Unintended Consequences of Estate Tax Repeal

This year’s temporary repeal of the Federal Estate Tax has created a new set of problems for those inheriting appreciated assets.  Amy Feldman details these problems in her article “Trouble For Heirs” found in the April 25, 2010 issue of Bloomberg Businessweek.  There is no Federal Estate Tax in 2010, but stepped-up basis of assets is limited to:

1.  $1.3 Million of assets determined at date of death.

2.  An additional $3 million for the surviving spouse.

3.  Basis allocation based on the Executor’s discretion.

In addition, there exists the practical problem of finding all the records to determine the basis especially where dividends have been reinvested or improvements have been made to real property.  How many people have all those records that could go back 50 to 60 years or more.

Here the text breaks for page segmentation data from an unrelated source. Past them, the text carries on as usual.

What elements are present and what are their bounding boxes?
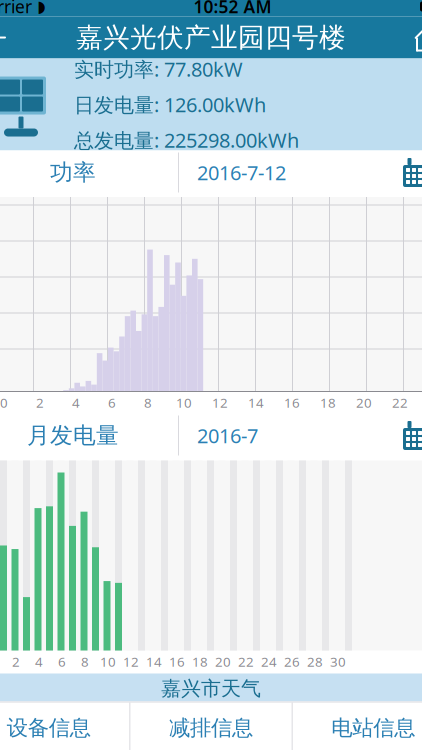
staticText: 2 <box>36 394 44 411</box>
staticText: 8 <box>144 394 152 411</box>
button[interactable]: 2016-7 <box>179 414 422 458</box>
staticText: 6 <box>108 394 116 411</box>
staticText: 功率 <box>50 159 96 186</box>
button[interactable]: 电站信息 <box>293 702 422 750</box>
staticText: 16 <box>169 653 185 670</box>
staticText: 月发电量 <box>27 422 119 449</box>
button[interactable]: 2016-7-12 <box>179 150 422 194</box>
staticText: 日发电量: 126.00kWh <box>74 91 266 118</box>
staticText: 20 <box>356 394 372 411</box>
staticText: 总发电量: 225298.00kWh <box>74 127 299 153</box>
staticText: 26 <box>284 653 300 670</box>
staticText: 4 <box>35 653 43 670</box>
staticText: 18 <box>192 653 208 670</box>
staticText: 电站信息 <box>331 715 415 741</box>
staticText: 22 <box>238 653 254 670</box>
button[interactable]: 功率 <box>0 150 178 194</box>
staticText: 嘉兴光伏产业园四号楼 <box>76 21 346 54</box>
staticText: 10 <box>176 394 192 411</box>
staticText: 18 <box>320 394 336 411</box>
staticText: 16 <box>284 394 300 411</box>
staticText: 10:52 AM <box>194 0 272 18</box>
staticText: 20 <box>215 653 231 670</box>
staticText: 14 <box>248 394 264 411</box>
staticText: ◗ <box>37 0 45 16</box>
button[interactable]: 设备信息 <box>0 702 129 750</box>
staticText: 10 <box>100 653 116 670</box>
staticText: 24 <box>261 653 277 670</box>
staticText: 2 <box>12 653 20 670</box>
staticText: 设备信息 <box>7 715 91 741</box>
staticText: 减排信息 <box>169 715 253 741</box>
staticText: 嘉兴市天气 <box>161 676 261 701</box>
button[interactable]: 减排信息 <box>130 702 292 750</box>
staticText: 14 <box>146 653 162 670</box>
staticText: 8 <box>81 653 89 670</box>
button[interactable]: Home <box>400 16 422 58</box>
staticText: 4 <box>72 394 80 411</box>
staticText: 2016-7-12 <box>197 159 286 186</box>
staticText: 0 <box>0 394 8 411</box>
staticText: 12 <box>123 653 139 670</box>
staticText: 2016-7 <box>197 422 258 449</box>
staticText: 实时功率: 77.80kW <box>74 56 243 82</box>
staticText: 12 <box>212 394 228 411</box>
staticText: 28 <box>307 653 323 670</box>
button[interactable]: 月发电量 <box>0 414 178 458</box>
staticText: 30 <box>330 653 346 670</box>
staticText: 6 <box>58 653 66 670</box>
staticText: Carrier <box>0 0 32 18</box>
staticText: 22 <box>392 394 408 411</box>
button[interactable]: Back <box>0 16 22 58</box>
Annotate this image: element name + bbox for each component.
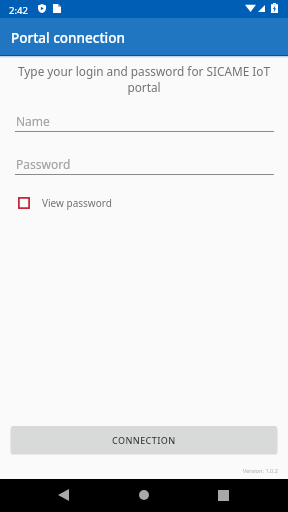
staticText: Password (16, 156, 71, 172)
staticText: Portal connection (11, 29, 125, 47)
button[interactable]: View password (0, 192, 288, 214)
button[interactable]: Recent apps (207, 484, 239, 506)
staticText: Type your login and password for SICAME … (13, 63, 275, 95)
button[interactable]: CONNECTION (11, 426, 277, 454)
staticText: CONNECTION (112, 434, 176, 446)
button[interactable]: Home (128, 484, 160, 506)
staticText: View password (42, 196, 112, 210)
staticText: Name (16, 113, 50, 129)
staticText: 2:42 (9, 4, 28, 17)
staticText: Version: 1.0.2 (0, 467, 278, 475)
button[interactable]: Back (47, 484, 79, 506)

Maryland heirs’ situation is further complicated by the State’s Estate Tax of up to 16% on amounts exceeding $1 million.  The Maryland Legislature did pass emergency legislation to protect the bypass exemption to the December 31, 2009 amount of $3.5 million.  The legislation solves one of the problems that Amy Feldman mentions in her companion article “Wills That Won’t”.  However, for most families putting up to $3.5 million in a bypass trust leaves nothing to pass outright to the surviving spouse creating even more unintended consequences.

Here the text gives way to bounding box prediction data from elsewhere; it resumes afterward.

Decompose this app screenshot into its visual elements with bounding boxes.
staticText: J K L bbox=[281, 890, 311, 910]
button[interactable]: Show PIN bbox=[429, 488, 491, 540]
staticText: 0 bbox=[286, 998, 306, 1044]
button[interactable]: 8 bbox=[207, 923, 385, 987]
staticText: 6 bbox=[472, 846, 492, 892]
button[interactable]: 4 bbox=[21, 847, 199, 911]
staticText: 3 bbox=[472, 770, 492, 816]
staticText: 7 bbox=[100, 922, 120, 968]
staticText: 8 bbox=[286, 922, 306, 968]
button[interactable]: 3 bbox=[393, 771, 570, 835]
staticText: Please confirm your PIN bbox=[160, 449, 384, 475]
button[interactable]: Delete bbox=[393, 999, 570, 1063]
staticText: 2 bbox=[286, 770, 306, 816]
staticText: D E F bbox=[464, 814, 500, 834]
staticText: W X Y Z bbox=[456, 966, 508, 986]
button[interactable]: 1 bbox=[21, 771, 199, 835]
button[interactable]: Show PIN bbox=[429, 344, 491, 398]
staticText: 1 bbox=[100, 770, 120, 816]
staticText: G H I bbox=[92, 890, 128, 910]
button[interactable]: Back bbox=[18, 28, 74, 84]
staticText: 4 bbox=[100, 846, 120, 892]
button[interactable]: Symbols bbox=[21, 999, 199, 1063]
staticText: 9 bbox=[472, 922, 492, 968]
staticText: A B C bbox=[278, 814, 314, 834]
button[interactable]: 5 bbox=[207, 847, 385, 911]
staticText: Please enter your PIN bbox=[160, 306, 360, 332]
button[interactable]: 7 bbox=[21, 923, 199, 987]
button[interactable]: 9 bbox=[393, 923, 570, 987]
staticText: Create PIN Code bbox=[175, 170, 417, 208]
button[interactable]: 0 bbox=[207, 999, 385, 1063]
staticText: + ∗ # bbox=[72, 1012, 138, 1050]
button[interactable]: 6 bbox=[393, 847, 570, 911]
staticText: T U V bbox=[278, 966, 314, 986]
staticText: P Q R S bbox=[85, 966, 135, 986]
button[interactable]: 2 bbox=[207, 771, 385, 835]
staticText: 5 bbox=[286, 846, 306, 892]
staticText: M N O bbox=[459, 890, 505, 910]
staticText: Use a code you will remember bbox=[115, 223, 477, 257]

Families with wills or trusts that contain bypass provisions should schedule an appointment with their attorney to review their documents.  Changes may be needed to comply with the 2010 Estate Tax Laws.  Most Estate Tax Lawyers predicted that Congress would act to extend the Federal Estate Tax at least by early 2010.  It is now May 2010 and time for astute families to act to ensure their legacy is protected.